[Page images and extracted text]

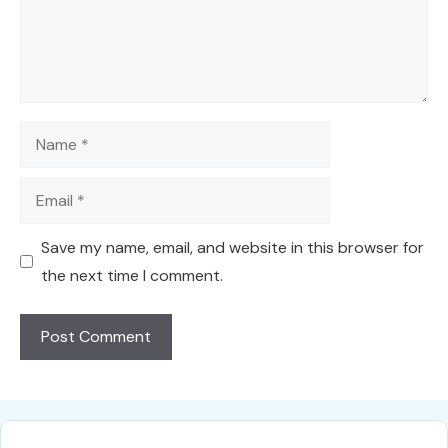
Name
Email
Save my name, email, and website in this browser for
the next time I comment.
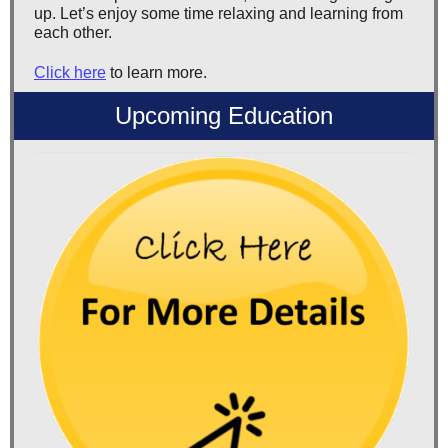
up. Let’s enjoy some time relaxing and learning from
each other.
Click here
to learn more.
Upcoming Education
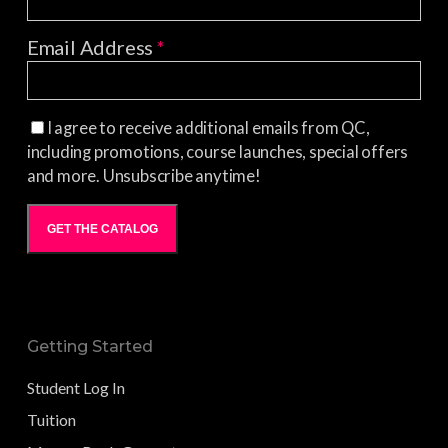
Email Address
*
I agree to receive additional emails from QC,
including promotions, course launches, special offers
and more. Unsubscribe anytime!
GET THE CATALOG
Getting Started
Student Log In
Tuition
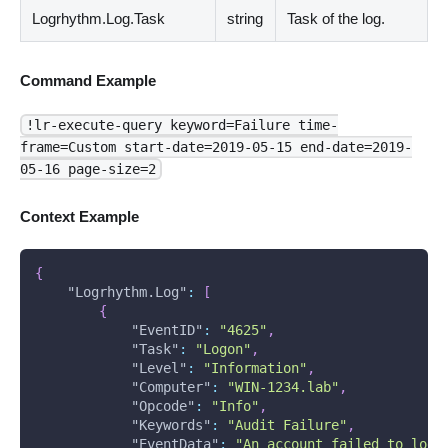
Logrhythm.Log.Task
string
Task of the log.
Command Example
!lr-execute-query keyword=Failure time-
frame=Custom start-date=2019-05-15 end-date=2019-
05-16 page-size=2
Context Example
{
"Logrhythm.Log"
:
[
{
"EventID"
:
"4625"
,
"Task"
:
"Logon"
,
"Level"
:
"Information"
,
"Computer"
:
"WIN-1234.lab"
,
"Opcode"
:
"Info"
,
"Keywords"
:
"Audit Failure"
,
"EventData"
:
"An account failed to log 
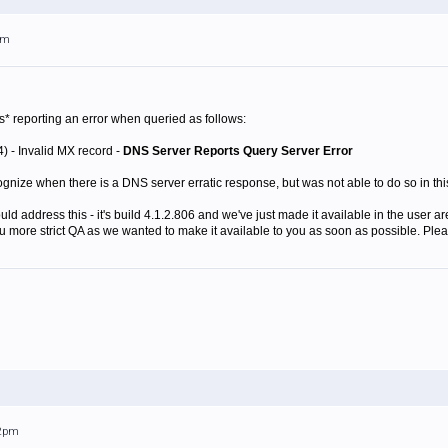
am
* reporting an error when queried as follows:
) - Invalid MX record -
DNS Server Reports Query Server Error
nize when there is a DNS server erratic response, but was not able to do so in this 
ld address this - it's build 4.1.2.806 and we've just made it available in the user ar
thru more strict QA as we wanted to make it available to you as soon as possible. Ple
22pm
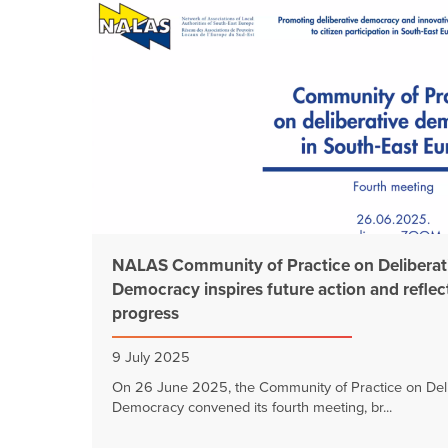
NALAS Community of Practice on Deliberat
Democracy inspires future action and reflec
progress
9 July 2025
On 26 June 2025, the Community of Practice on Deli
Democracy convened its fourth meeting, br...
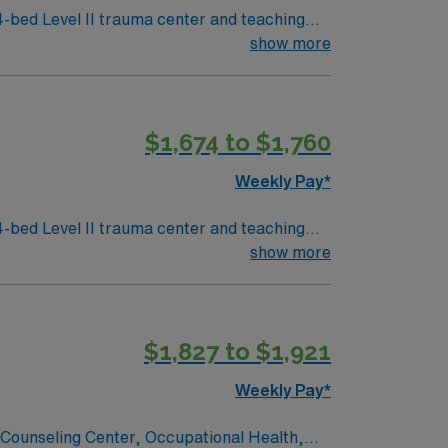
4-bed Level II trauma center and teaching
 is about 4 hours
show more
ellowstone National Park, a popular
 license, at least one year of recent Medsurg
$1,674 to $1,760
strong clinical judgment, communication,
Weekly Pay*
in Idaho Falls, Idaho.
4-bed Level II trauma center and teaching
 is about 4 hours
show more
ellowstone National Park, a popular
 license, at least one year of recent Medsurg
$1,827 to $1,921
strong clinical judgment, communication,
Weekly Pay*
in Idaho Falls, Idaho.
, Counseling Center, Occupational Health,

Work required> An exact copy of the lines from the one with "to learn more." through the end of the entries above, both included, is the whole answer. It contains no pictures.

Task output>
to learn more.
Upcoming Education
Email Address
*
I agree to receive additional emails from QC,
including promotions, course launches, special offers
and more. Unsubscribe anytime!
GET THE CATALOG
Getting Started
Student Log In
Tuition
Logrhythm.Log.Task
string
Task of the log.
Command Example
!lr-execute-query keyword=Failure time-
frame=Custom start-date=2019-05-15 end-date=2019-
05-16 page-size=2
Context Example
{
"Logrhythm.Log"
:
[
{
"EventID"
:
"4625"
,
"Task"
:
"Logon"
,
"Level"
:
"Information"
,
"Computer"
:
"WIN-1234.lab"
,
"Opcode"
:
"Info"
,
"Keywords"
:
"Audit Failure"
,
"EventData"
:
"An account failed to log 
am
* reporting an error when queried as follows:
) - Invalid MX record -
DNS Server Reports Query Server Error
nize when there is a DNS server erratic response, but was not able to do so in this 
ld address this - it's build 4.1.2.806 and we've just made it available in the user ar
thru more strict QA as we wanted to make it available to you as soon as possible. Ple
22pm
NALAS Community of Practice on Deliberat
Democracy inspires future action and reflec
progress
9 July 2025
On 26 June 2025, the Community of Practice on Deli
Democracy convened its fourth meeting, br...
4-bed Level II trauma center and teaching
 is about 4 hours
show more
ellowstone National Park, a popular
 license, at least one year of recent Medsurg
$1,674 to $1,760
strong clinical judgment, communication,
Weekly Pay*
in Idaho Falls, Idaho.
4-bed Level II trauma center and teaching
 is about 4 hours
show more
ellowstone National Park, a popular
 license, at least one year of recent Medsurg
$1,827 to $1,921
strong clinical judgment, communication,
Weekly Pay*
in Idaho Falls, Idaho.
, Counseling Center, Occupational Health,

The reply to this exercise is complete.